This is the fourth installment of “The Story of Us”.  I wanted to share our journey through infertility and miscarriage so I have been going back and telling our journey through four miscarriages, too many doctors appointments, and too much medicine! To catch up on the story read The Story of Us…Surprise and Heartache (Part 3), The Story of Us…Just Another Step (Part 2) and The Story of Us…The Beginning (Part 1).

It was December of 2007 – people were getting ready for Christmas.  Presents were being purchased; decorations were being hung.

This was not the case in the Worthey house.

The last thing Liz and I were thinking about was Christmas parties, gifts or any holly-jollies.  We were still sorting out and picking up the pieces after having our first miscarriage.  Essentially, we were told that these things happen sometimes.  Of course, that was of little comfort.  We were now in a place that we never thought we would be in.

We were told it would take a little time before we could try again.  I was not sure what to expect from Liz – would she want to try again, would she be worried of what might happen if we did?  Well, pretty much all of the above was true – she did want to try again, but yes, she was worried of the “what if’s”.  Both of us were.

So it was time for the medicine again, counting days, and hoping and praying.  This was around February, 2008.  Many conversations were had of what if it works and what if it goes wrong.  For some reason I was confident everything would work and that everything would be fine.  It was hard for Liz to be so hopeful – she was scared and rightfully so.

Two weeks doesn’t seem like a long time – until you are counting every day and waiting to take a test.  But the day finally came, and it was positive again!  Excitement would be the normal reaction here – but it was not.  Worry was overwhelming emotion.  We again told friends and family and asked for their prayers during this time.  The first miscarriage came at about the 6 week mark – so we were just holding our breath as each day went by.

We made it again to the 6 week mark and Liz called for me.  Bleeding – again.  Could this really be happening again?  We made a frantic phone call to our doctor who told us to come in to the office.  We went in for an ultrasound to see if they could see anything.

Talk about holding your breath!  As the tech and our doctor looked at that little black and white screen, we heard those words again that we still could not believe.  There was nothing there – called a blighted ovum.  A huh?  I had never heard of such!

Liz and I had now experienced two miscarriages.  Instead of holding one child, we had now lost two.  We didn’t understand.  We had more questions that we had answers!  Why did this keep happening?
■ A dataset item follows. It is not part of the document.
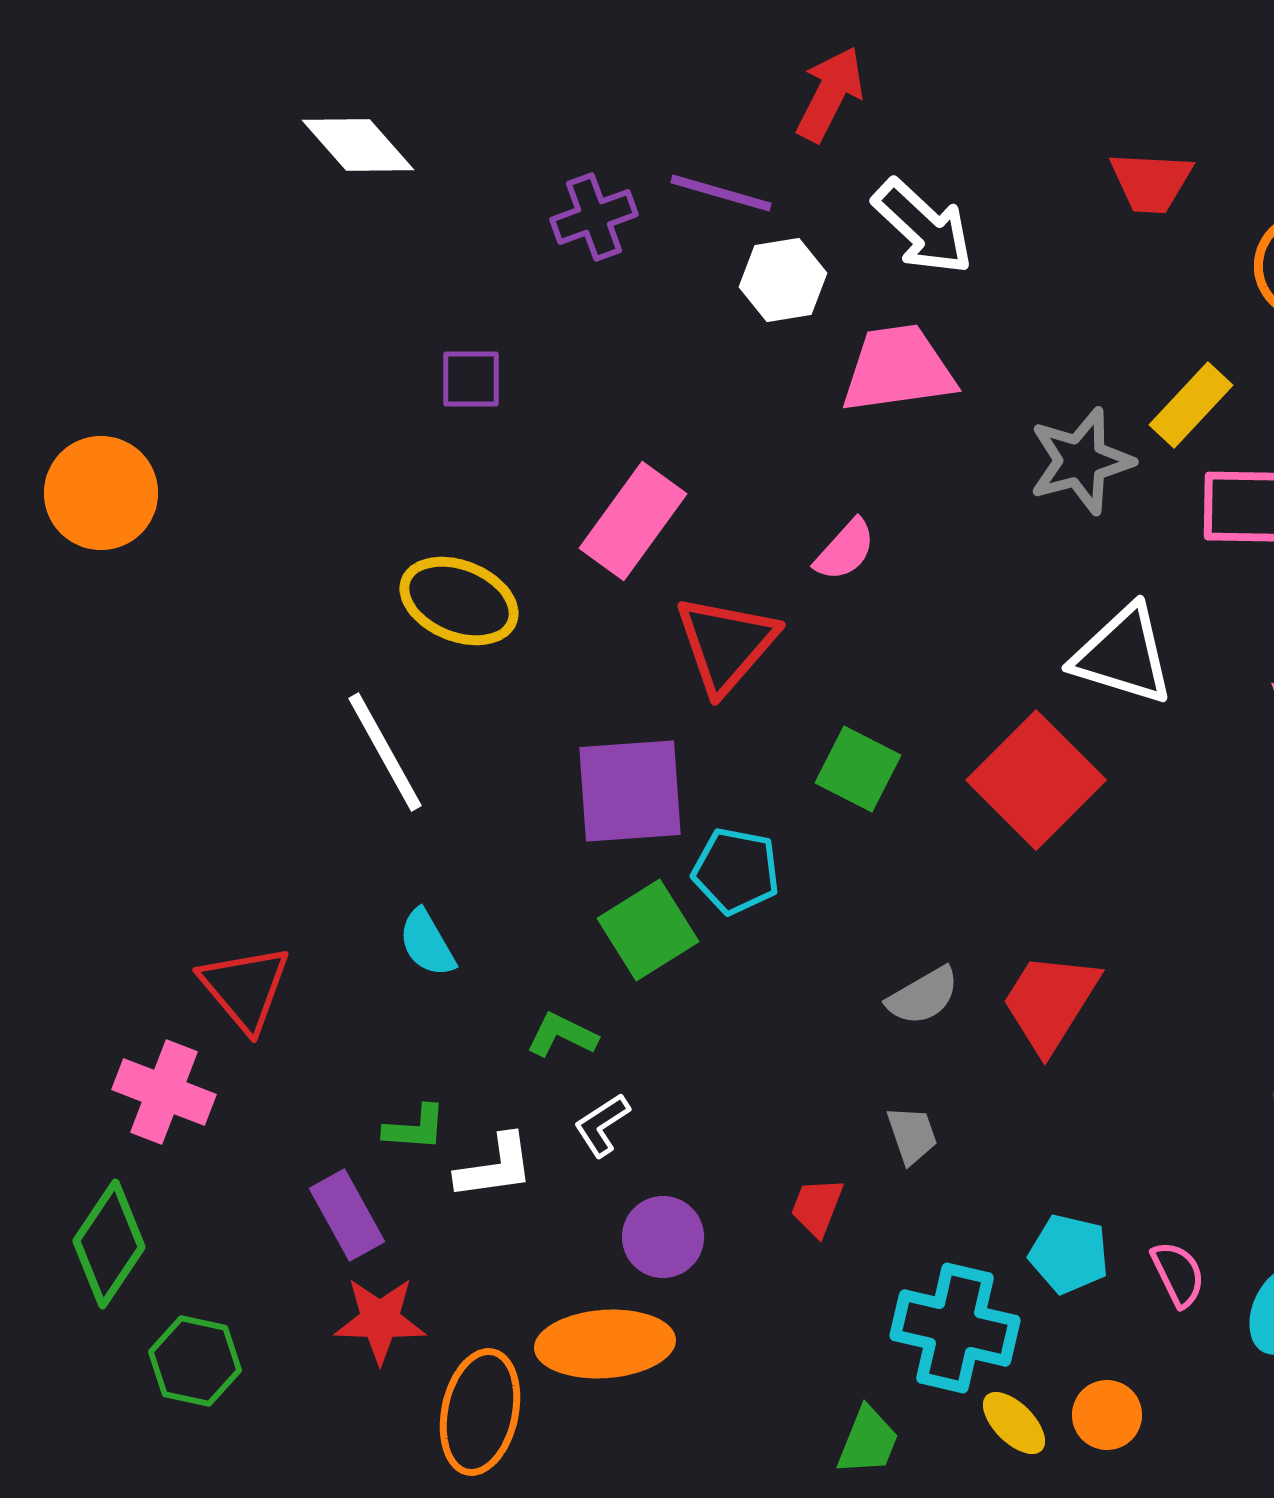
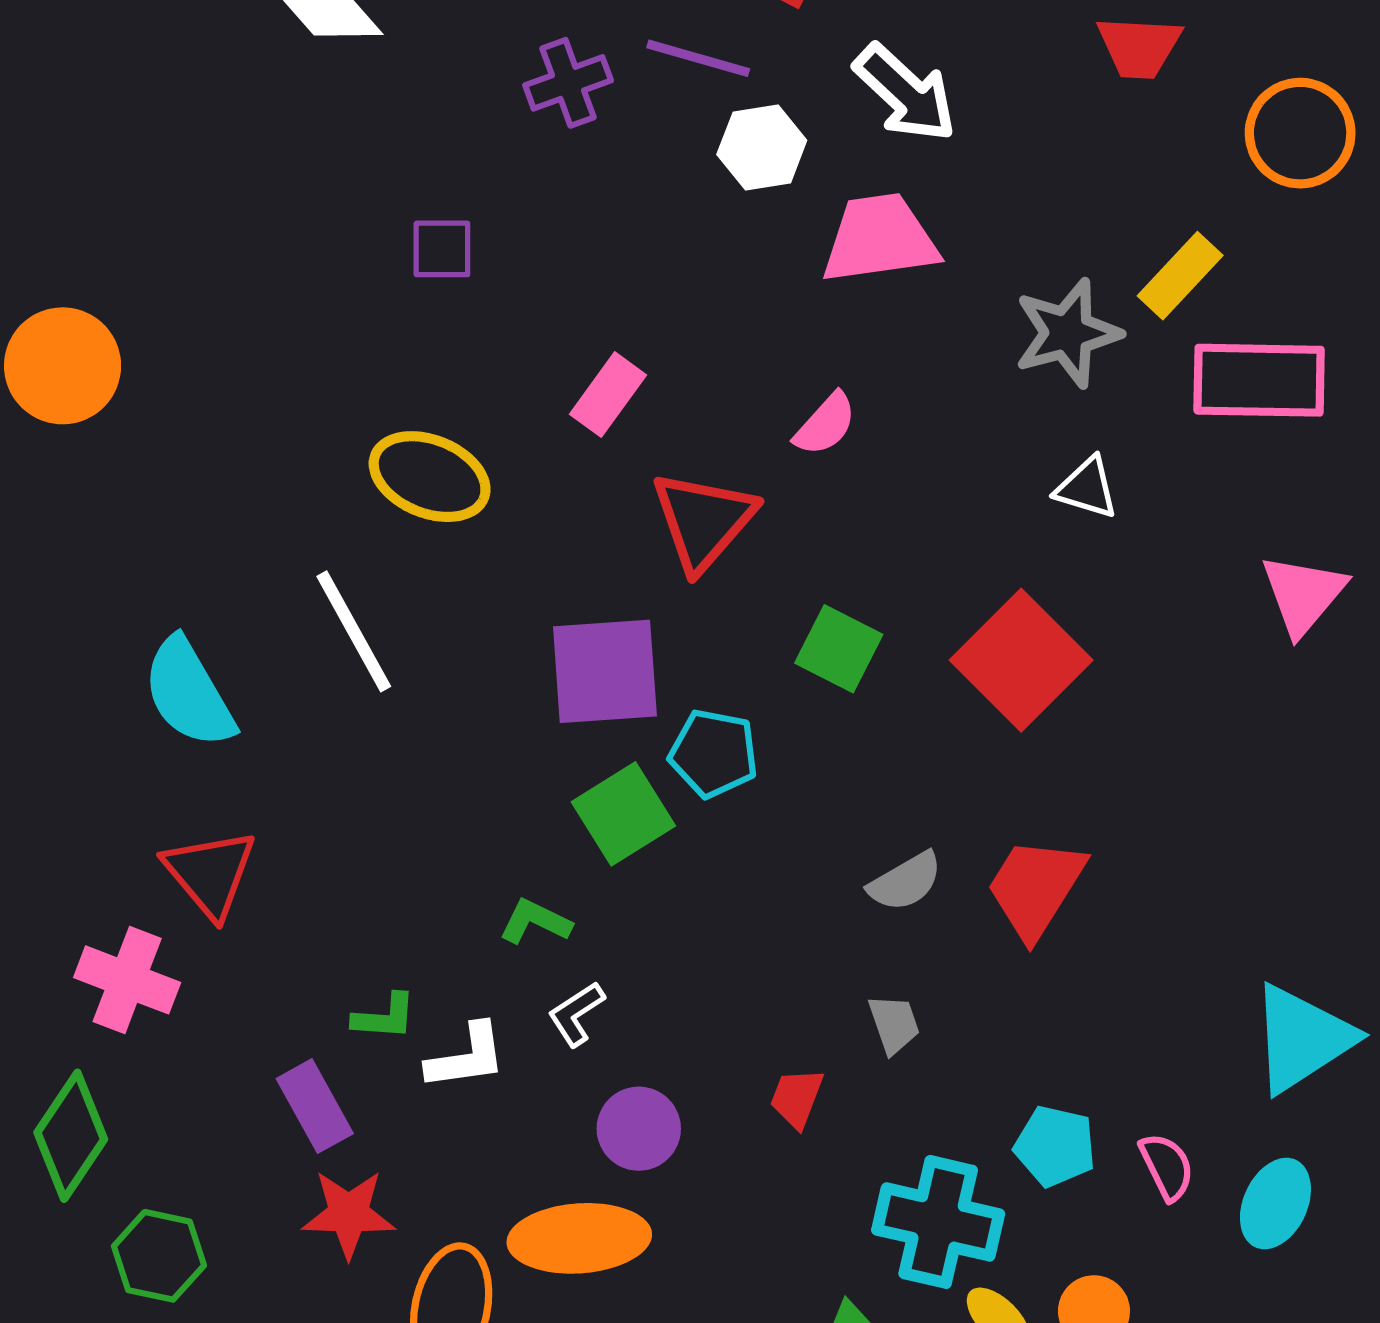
pink rectangle: (633, 521) -> (608, 395), size x0.7
white triangle: (1123, 655) -> (1087, 488), moved, size x0.6
cyan semicircle: (427, 943) -> (189, 693), moved, size x1.6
What would the next step be? How far would we go….how far could we go?

The next few days would not bring any answers to those questions.  Liz would go through extreme physical pain and indescribable emotional pain as a result of this miscarriage.  We knew something could possibly be wrong – where would we begin to find answers?

Over the next months we would begin to start putting some of the pieces of the puzzle together…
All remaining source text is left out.